A metà strada tra Andrea Arnold e Ken Loach, la regista Sarah Gavron ci regala un film difficile, crudo e realistico ma anche pieno di vitalità e di ironia. Mai cupo, mai squallido, il film ci fa capire la vera lotta delle persone condannate in partenza a soccombere per riuscire a svoltare nella vita. E mette l’accento sull’importanza dell’amicizia come fonte, forse unica, di conforto e sostegno. Il gruppo di ragazzine è di una bravura eccelsa e il fratellino di Rocks è da adottare seduta stante.
Lingua Franca di Isabel Sandoval (US)
Che cosa ci può essere di peggio per uno straniero senza il permesso di soggiorno che vive nell’America di Trump? Essere uno straniero che nel frattempo è diventata una straniera.
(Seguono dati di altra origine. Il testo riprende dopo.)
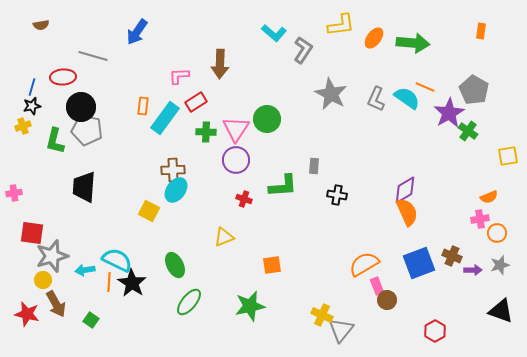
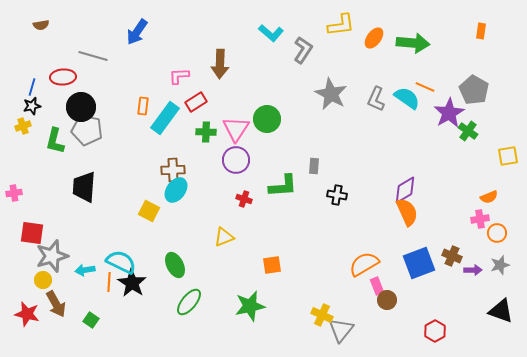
cyan L-shape at (274, 33): moved 3 px left
cyan semicircle at (117, 260): moved 4 px right, 2 px down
Olivia è una transgender immigrata clandestina filippina che abita a Brooklyn e si occupa di accudire un'anziana signora. Il suo terrore è quello di essere fermata dalla polizia per dei controlli: lei sta cercando disperatamente di trovare i soldi per un matrimonio “finto” che le permetta finalmente di avere la Green Card ma non è così semplice. Quando sulla scena compare il nipote dell’anziana di cui si prende cura e iniziano ad uscire insieme, si accende nella donna una speranza.
Scritto e diretto da Isabel Sandoval, al suo terzo film ma al primo firmato come Isabel (i primi due erano stati girati da Vincent), Lingua Franca è un film molto sincero su una situazione delicatissima e complicata. Senza essere ispirato alla sua vita, la Sandoval ammette però di aver conosciuto bene tutte quelle paure di cui si fa carico la sua Olivia. Un bellissimo ritratto di donna che vale la pena di scoprire.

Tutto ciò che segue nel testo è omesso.